So what is the best classification approach? Should we talk about syndromes based on the gene that causes them or should we talk about them (and treat them) based on the clinical characteristics that they display?

This debate is not just about semantics, it affects a lot how well we develop new medicines and how many patients will benefit from them. So it is important that we get it right.

What follows is my personal view of which syndrome classification is best, when to use it, and what regulatory changes are needed in order to get more medicines to all patients with rare genetic epilepsy syndromes.

 

OVERLAP BETWEEN SYNDROMES AND GENES

The way I see the debate between genetic and symptom-base syndrome classification is that they are not exclusive; in fact, they form a matrix where many of the epilepsy genes can produce phenotypes that fit into many of the classical (phenotypic) syndrome boxes.

For illustration purposes, I’ve selected a handful of genes and syndromes and created the matrix below. While not all of these genes are found in all of these syndromes, what we have to remember is that many of the epilepsy genes are present across a large number of epilepsy syndromes.

overlap syndrome genes

With this in mind, what would be the correct diagnosis for the child of the previous story that had a diagnosis of Ohtahara syndrome before performing genetic testing but was later found to have an SCN1A mutation (typical of Dravet syndrome)? Should the genetic finding change the diagnosis to Dravet syndrome?

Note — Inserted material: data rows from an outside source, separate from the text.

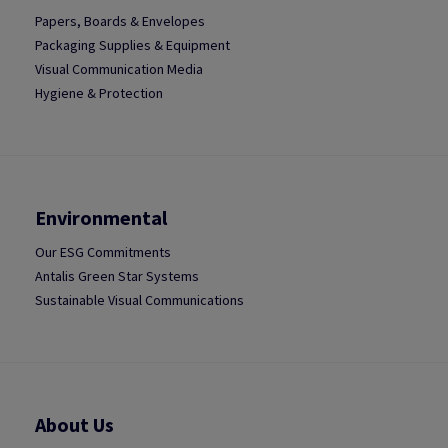
Papers, Boards & Envelopes
Packaging Supplies & Equipment
Visual Communication Media
Hygiene & Protection
Environmental
Our ESG Commitments
Antalis Green Star Systems
Sustainable Visual Communications
About Us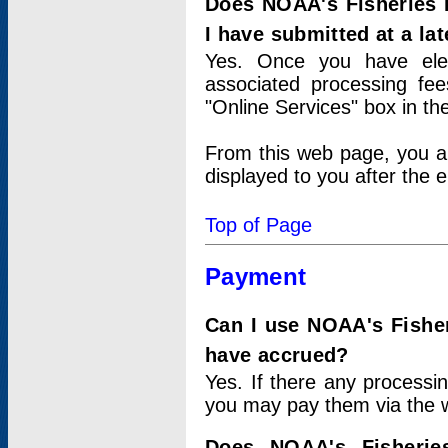
Does NOAA's Fisheries 
I have submitted at a lat
Yes. Once you have elec
associated processing fee
"Online Services" box in th
From this web page, you a
displayed to you after the e
Top of Page
Payment
Can I use NOAA's Fisher
have accrued?
Yes. If there any processi
you may pay them via the w
Does NOAA's Fisherie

I would argue that both a genetic and a clinical diagnosis are needed, so the best diagnosis for this child, if his clinical symptoms are indeed a better match for Ohtahara than for Dravet syndrome, would be “Ohtahara syndrome caused by SCN1A deficiency”. And the other child in the same story would have “Dravet syndrome caused by SCN1A deficiency”. Except for a few truly monogenic syndromes, most epilepsy syndromes have many possible genetic (and sometimes non-genetic) etiologies, and most epilepsy genes produce multiple phenotypes, so I don’t need we need to prioritize the symptomatic classification over the genetic one or vice versa; both are useful and both are necessary. Instead, we should point to the right box in the matrix when diagnosing a patient, which provides both sets of genetic and clinical data.

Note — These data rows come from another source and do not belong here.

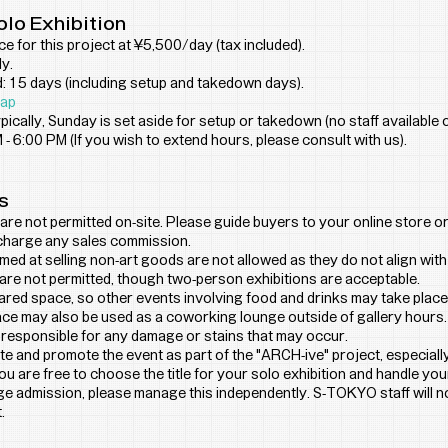
olo Exhibition
ice for this project at ¥5,500/day (tax included).
y.
 15 days (including setup and takedown days).
ap
ically, Sunday is set aside for setup or takedown (no staff available
 - 6:00 PM (If you wish to extend hours, please consult with us).
s
are not permitted on-site. Please guide buyers to your online store or 
charge any sales commission.
imed at selling non-art goods are not allowed as they do not align wit
are not permitted, though two-person exhibitions are acceptable.
hared space, so other events involving food and drinks may take place
ace may also be used as a coworking lounge outside of gallery hours.
 responsible for any damage or stains that may occur.
e and promote the event as part of the "ARCH-ive" project, especiall
u are free to choose the title for your solo exhibition and handle yo
rge admission, please manage this independently. S-TOKYO staff will 
.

My purpose when creating this visual matrix is not to break down already rare syndromes into even smaller diseases. On the contrary, the purpose of this exercise is to make the syndrome classification more flexible, so that we can cluster syndromes, and create more flexible indications for developing new drugs and for treating more patients.

 

REGULATORY IMPLICATIONS

For as long as we didn’t have a good understanding of the genetics behind epilepsy, we have been perfectly OK with symptomatic epilepsy classifications. But the progresses in genetics in the recent decade, and the appearance of many new “genetic epilepsy syndromes”, has opened the door to the development of new drugs that specifically target those genetic defects, creating a new regulatory landscape where our former classification of syndromes based on symptomatology falls short.

The patient groups are already confortable using the genetic syndrome classification, the conference rooms talk more and more about personalized medicine and genetic syndrome classification, and companies pipelines start getting populated with programs that specifically target those abnormal genes and proteins that cause these epilepsies. The next step is to start using the genetic syndrome classification as a suitable drug indication in the drug development process as well.

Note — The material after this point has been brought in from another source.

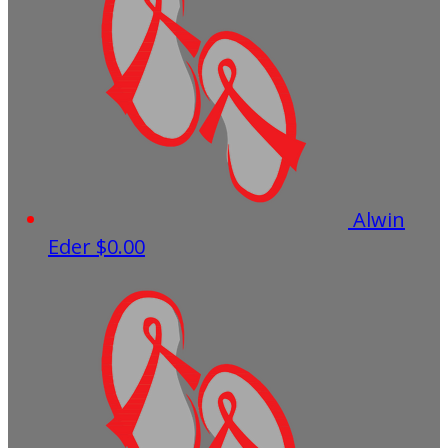
Alwin
Eder
$0.00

Let’s go back again to the genes versus (phenotypic) syndromes matrix and see the different therapeutic implications of using one classification versus another.

Dravet syndrome


The first example (scenario A) corresponds to the current preferred way of selecting drug indications.  There are 8 different products that have received the Orphan Drug Designation to treat Dravet syndrome. This makes sense because Dravet syndrome has been recognized as a separate clinical syndrome since 1978, way before the genetic mutations that give rise to this phenotype were uncovered. It also makes sense because all of the drugs approved or in clinical trial for Dravet syndrome are symptomatic, meaning that they are not treating any genetic problem.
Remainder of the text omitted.